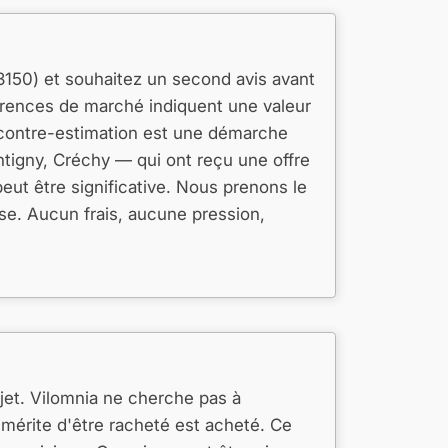
3150) et souhaitez un second avis avant
érences de marché indiquent une valeur
e contre-estimation est une démarche
tigny, Créchy — qui ont reçu une offre
 peut être significative. Nous prenons le
e. Aucun frais, aucune pression,
et. Vilomnia ne cherche pas à
mérite d'être racheté est acheté. Ce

---+---

** INSTRUCTIONS FOR THE TASK **
Each record above should be restated word for word. The pictures should not appear.

** EXPECTED ANSWER **
3150) et souhaitez un second avis avant
érences de marché indiquent une valeur
e contre-estimation est une démarche
tigny, Créchy — qui ont reçu une offre
 peut être significative. Nous prenons le
e. Aucun frais, aucune pression,
et. Vilomnia ne cherche pas à
mérite d'être racheté est acheté. Ce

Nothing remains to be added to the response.